I should also mention that this blog is about me getting angry over the stupidest stuff which is uncalled for! I was immature in this blog!
My blog is about my feelings, my emotions, and my life and how I still struggle with selective mutism at times. It's like maybe I have something else going on besides selective mutism by the ways that I am struggling.
Monday, August 26, 2024
Monday August 26, 2024 | Anger and or Anxiety Attack?

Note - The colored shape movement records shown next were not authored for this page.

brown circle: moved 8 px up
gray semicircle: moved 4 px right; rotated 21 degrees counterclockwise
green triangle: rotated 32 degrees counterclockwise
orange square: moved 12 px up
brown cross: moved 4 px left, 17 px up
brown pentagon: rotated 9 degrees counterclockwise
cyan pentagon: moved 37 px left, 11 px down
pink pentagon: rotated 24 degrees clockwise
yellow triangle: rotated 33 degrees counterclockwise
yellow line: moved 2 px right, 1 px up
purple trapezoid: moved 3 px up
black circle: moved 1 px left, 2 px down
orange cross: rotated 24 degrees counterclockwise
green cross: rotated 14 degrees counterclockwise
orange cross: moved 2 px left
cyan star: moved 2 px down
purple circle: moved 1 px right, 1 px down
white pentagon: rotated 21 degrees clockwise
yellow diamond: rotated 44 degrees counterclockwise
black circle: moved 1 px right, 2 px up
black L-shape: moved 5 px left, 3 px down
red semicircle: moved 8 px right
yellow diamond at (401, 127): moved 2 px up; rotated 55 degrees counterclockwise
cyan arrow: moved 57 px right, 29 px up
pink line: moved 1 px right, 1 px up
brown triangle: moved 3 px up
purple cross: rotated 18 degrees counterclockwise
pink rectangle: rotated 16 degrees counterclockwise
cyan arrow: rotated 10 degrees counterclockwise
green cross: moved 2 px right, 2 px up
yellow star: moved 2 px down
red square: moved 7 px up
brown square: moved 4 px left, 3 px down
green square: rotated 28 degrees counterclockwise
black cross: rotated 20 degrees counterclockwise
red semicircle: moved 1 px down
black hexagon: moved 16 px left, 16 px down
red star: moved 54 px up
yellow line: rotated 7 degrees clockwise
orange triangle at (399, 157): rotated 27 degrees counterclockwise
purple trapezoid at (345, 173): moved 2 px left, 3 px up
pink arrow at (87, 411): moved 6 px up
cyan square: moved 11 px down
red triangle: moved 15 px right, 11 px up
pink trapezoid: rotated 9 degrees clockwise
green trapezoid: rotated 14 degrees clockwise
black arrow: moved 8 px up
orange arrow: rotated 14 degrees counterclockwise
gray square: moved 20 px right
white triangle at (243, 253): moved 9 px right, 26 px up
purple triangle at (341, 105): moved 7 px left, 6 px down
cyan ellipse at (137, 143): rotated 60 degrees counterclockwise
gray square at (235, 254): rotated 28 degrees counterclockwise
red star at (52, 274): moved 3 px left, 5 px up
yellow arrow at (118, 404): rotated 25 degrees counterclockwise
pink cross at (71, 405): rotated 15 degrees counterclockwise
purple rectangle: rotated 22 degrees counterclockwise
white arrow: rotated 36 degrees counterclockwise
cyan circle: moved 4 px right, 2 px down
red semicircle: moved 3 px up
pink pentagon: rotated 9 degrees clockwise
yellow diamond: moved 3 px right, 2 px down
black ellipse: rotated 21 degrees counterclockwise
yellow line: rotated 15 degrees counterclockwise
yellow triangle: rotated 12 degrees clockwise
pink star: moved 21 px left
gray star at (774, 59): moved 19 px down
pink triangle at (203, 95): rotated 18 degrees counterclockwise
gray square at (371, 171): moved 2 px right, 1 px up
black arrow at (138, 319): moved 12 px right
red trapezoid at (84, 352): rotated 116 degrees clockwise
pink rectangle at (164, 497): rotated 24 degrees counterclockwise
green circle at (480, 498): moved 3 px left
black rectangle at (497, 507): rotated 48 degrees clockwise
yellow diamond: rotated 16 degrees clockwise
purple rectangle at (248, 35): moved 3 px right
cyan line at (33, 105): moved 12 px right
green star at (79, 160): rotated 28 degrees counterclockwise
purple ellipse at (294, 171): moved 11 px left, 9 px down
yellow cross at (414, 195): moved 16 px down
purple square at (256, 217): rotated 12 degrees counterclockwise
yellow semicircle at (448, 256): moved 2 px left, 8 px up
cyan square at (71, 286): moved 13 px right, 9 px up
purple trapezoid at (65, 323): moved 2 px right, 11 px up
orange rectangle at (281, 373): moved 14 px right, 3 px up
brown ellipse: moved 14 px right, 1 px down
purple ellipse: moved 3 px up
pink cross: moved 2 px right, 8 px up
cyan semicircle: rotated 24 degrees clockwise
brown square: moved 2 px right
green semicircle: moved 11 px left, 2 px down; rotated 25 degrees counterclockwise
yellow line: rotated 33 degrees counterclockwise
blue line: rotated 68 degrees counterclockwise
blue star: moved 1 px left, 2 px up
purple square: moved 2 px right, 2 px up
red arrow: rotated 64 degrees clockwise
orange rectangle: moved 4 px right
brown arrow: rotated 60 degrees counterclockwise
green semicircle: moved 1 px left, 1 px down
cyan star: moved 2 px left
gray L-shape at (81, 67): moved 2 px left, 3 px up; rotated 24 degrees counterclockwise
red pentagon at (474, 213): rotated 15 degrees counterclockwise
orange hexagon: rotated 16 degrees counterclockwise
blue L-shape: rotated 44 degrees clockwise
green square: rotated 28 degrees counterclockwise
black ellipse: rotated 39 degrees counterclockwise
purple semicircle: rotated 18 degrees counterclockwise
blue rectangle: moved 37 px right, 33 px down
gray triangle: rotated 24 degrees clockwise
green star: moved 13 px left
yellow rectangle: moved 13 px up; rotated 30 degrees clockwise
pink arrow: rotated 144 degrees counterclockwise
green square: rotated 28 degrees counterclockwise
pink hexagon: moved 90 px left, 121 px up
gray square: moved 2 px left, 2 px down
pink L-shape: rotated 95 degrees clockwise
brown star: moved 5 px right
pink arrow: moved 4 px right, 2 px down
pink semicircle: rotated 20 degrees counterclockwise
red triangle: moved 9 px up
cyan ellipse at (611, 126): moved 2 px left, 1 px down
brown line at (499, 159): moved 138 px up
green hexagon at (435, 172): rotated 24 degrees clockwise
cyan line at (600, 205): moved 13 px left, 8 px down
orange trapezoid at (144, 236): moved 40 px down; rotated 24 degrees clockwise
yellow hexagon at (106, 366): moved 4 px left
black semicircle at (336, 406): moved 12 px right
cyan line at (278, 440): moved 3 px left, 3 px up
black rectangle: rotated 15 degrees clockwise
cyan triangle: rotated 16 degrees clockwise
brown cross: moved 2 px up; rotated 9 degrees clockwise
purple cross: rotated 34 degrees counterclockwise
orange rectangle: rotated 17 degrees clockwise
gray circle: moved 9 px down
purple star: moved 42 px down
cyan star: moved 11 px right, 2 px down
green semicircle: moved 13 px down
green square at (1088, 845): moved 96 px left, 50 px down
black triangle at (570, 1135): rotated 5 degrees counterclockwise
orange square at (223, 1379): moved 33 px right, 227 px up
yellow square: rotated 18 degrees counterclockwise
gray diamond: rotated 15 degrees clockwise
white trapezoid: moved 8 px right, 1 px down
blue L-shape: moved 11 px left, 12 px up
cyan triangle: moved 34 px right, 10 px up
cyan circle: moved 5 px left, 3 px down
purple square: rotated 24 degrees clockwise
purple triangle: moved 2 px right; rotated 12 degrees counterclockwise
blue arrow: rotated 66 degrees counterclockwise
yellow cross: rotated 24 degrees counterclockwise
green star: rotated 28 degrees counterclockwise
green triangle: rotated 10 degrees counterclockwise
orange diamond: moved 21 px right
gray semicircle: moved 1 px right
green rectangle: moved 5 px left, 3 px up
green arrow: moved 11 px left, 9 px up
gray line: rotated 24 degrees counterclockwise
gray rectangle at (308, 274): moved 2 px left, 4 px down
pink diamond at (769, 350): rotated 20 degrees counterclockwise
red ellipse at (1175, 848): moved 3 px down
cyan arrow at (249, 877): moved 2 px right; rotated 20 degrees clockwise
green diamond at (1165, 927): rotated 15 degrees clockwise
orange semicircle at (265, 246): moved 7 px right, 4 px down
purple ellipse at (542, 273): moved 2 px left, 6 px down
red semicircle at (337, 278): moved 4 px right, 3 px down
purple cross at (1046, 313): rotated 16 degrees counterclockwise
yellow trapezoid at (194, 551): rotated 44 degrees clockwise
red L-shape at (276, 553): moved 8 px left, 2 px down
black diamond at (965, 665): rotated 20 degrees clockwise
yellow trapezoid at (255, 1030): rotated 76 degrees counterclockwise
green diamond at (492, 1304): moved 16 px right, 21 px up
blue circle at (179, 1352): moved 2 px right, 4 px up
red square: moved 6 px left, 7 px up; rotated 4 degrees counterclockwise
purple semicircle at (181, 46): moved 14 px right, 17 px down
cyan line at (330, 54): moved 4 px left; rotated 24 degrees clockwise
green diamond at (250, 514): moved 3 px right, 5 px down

I just spend the last two hours having an anger attack and being angry at myself for getting selective mutism. I cried for the whole two hours. I swear. I was angry at myself and I'm blaming myself for getting selective mutism. Now I am wondering if when I got SM was trauma or abuse? But I don't doubt it that Robert Young probably did something to me because he was an asshole and everyone knew it! Becky Young was a family friend and Robert Young was her husband. Ugh! My blood pressure going up. It only goes up because the anxiety goes up doesn't it or no? I was always told that when I ate or drank something with salt in it my blood pressure and blood sugar goes up. When I was 3 years old, I heard Robert Young saying that he had high blood pressure and that he got it from eating too many foods or drinks with salt in them. So I had spent years trying to avoid salt and it didn't work just because I had heard what Robert said back when I was three. I swear! See? Three year olds do hear things what other people say especially three year old who have selective mutism or just about to be diagnosed with selective mutism. I believe that I had the symptoms of selective mutism since I was two but I had to listen to the adults around me. It was the late 70's and I was quiet and withdrawn by the time I was two years old. It got real bad when I was four years old and starting preschool when I stopped talking to family members. If my family sees this an tell that this never happen, I'm about to get aggressive! They were not in a three year olds body so they do not know how I felt anxious at times. I do know that everyone was once a three year old but they can not get inside a three old's head and say that they feel fine and okay when I was feeling a bit nervous. I'm just speaking up for that girl that was once a three year old that was me. The best way I know how!